AI projects often start with excitement and end with disappointment. The reason is usually not the algorithm. It’s the lack of a disciplined delivery process. Use this 7-step checklist to build AI that actually moves business outcomes.
1) Define the business decision
Instead of “build a model,” start with:
- What decision will improve?
- Who makes it?
- How often?
- What does success mean in business terms?

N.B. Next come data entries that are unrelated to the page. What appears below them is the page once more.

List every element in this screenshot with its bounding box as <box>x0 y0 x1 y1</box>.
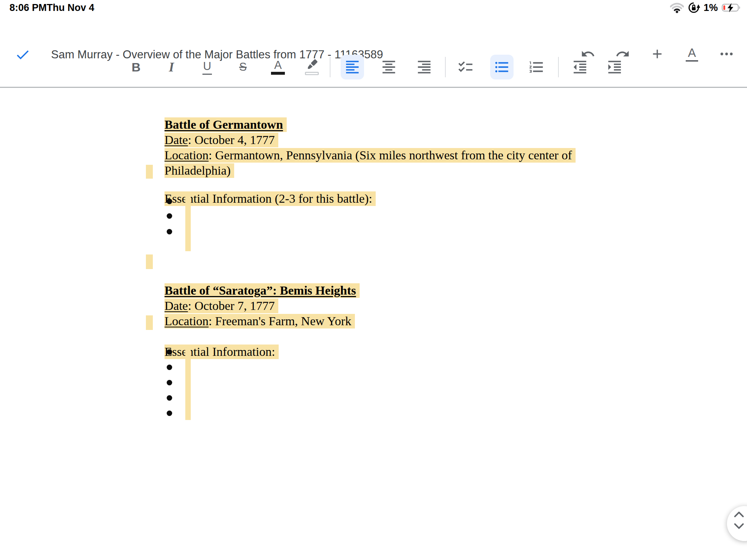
bullet-point <box>167 213 172 219</box>
header-bar: Sam Murray - Overview of the Major Battl… <box>0 18 747 54</box>
highlight-empty-line <box>146 254 153 269</box>
outdent-button[interactable] <box>568 55 592 79</box>
rotation-lock-icon <box>688 1 700 14</box>
highlight-empty-bullets <box>185 345 191 420</box>
location-value: : Freeman's Farm, New York <box>209 314 351 328</box>
bulleted-list-icon <box>494 59 510 75</box>
status-right-cluster: 1% <box>670 1 743 14</box>
highlight-empty-line <box>146 165 153 179</box>
bullet-point <box>167 199 172 204</box>
bullet-point <box>167 411 172 416</box>
indent-button[interactable] <box>603 55 626 79</box>
checklist-button[interactable] <box>454 55 477 79</box>
location-value-wrap: Philadelphia) <box>165 164 231 177</box>
battery-percent: 1% <box>704 2 718 13</box>
highlighter-icon <box>303 58 321 76</box>
bold-icon: B <box>132 60 141 74</box>
scroll-down-button[interactable] <box>732 521 746 531</box>
doc-essential-line: Essential Information: <box>146 331 279 346</box>
location-value: : Germantown, Pennsylvania (Six miles no… <box>209 148 572 162</box>
doc-essential-line: Essential Information (2-3 for this batt… <box>146 178 376 193</box>
essential-info-label: Essential Information (2-3 for this batt… <box>165 192 372 205</box>
bulleted-list-button[interactable] <box>490 55 514 79</box>
chevron-down-icon <box>732 521 746 531</box>
italic-icon: I <box>169 59 174 75</box>
doc-location-line: Location: Germantown, Pennsylvania (Six … <box>146 134 576 149</box>
doc-heading-line: Battle of “Saratoga”: Bemis Heights <box>146 269 360 285</box>
highlight-empty-line <box>146 315 153 330</box>
checklist-icon <box>457 59 474 75</box>
underline-button[interactable]: U <box>196 55 219 79</box>
chevron-up-icon <box>732 510 746 519</box>
doc-date-line: Date: October 7, 1777 <box>146 285 278 300</box>
bullet-point <box>167 229 172 234</box>
outdent-icon <box>572 59 588 75</box>
doc-location-wrap-line: Philadelphia) <box>146 149 234 165</box>
bullet-point <box>167 380 172 385</box>
text-color-button[interactable]: A <box>266 55 290 79</box>
align-center-button[interactable] <box>377 55 400 79</box>
bullet-point <box>167 349 172 355</box>
underline-icon: U <box>202 60 212 75</box>
highlight-empty-bullets <box>185 193 191 251</box>
align-right-button[interactable] <box>413 55 436 79</box>
essential-info-label: Essential Information: <box>165 345 275 358</box>
status-time: 8:06 PM <box>9 2 47 13</box>
align-left-button[interactable] <box>341 55 364 79</box>
strikethrough-icon: S <box>239 61 247 74</box>
strikethrough-button[interactable]: S <box>231 55 255 79</box>
highlight-color-button[interactable] <box>300 55 324 79</box>
italic-button[interactable]: I <box>160 55 183 79</box>
doc-heading-line: Battle of Germantown <box>146 104 287 119</box>
doc-location-line: Location: Freeman's Farm, New York <box>146 300 355 315</box>
formatting-toolbar: B I U S A <box>0 55 747 87</box>
toolbar-group-divider <box>445 57 446 77</box>
numbered-list-icon <box>528 59 545 75</box>
toolbar-group-divider <box>330 57 330 77</box>
numbered-list-button[interactable] <box>525 55 548 79</box>
align-center-icon <box>380 59 397 75</box>
bold-button[interactable]: B <box>124 55 148 79</box>
status-bar: 8:06 PM Thu Nov 4 1% <box>0 0 747 16</box>
location-label: Location <box>165 314 209 328</box>
bullet-point <box>167 395 172 401</box>
doc-date-line: Date: October 4, 1777 <box>146 119 278 134</box>
wifi-icon <box>670 2 684 13</box>
status-date: Thu Nov 4 <box>47 2 94 13</box>
google-docs-ipad-screen: 8:06 PM Thu Nov 4 1% <box>0 0 747 560</box>
battery-charging-icon <box>721 2 743 13</box>
align-left-icon <box>344 59 361 75</box>
toolbar-group-divider <box>558 57 559 77</box>
text-color-icon: A <box>271 59 285 75</box>
document-canvas[interactable]: Battle of Germantown Date: October 4, 17… <box>0 88 747 560</box>
scroll-up-button[interactable] <box>732 510 746 519</box>
bullet-point <box>167 365 172 370</box>
align-right-icon <box>416 59 433 75</box>
indent-icon <box>606 59 623 75</box>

2) Choose the right AI approach
Not every problem needs deep learning. Many wins come from:
- Regression / classification
- Gradient boosting
- Time-series forecasting
- Rules + ML hybrid
3) Audit data readiness
Check for:
- Missingness, bias, labeling quality
- Data leakage risk
- Freshness (latency) and ownership
4) Build a baseline first
A baseline model sets expectations and prevents over-engineering. Sometimes a simple model beats a complex one in production stability.
5) Validate properly
Use the right metrics for the business:
- Precision/recall for fraud, medical, compliance
- MAE/MAPE for forecasting
- Uplift or incremental revenue for marketing
6) Deploy with monitoring
In production, models drift. Monitor:
- Data distribution changes
- Model performance
- Outliers and edge cases
7) Measure ROI
Tie results to business outcomes:
- Cost reduced
- Revenue uplift
- Time saved
- Risk minimized
- Customer satisfaction improved
Bottom line: AI ROI is a process outcome. The model is just one step in a bigger system.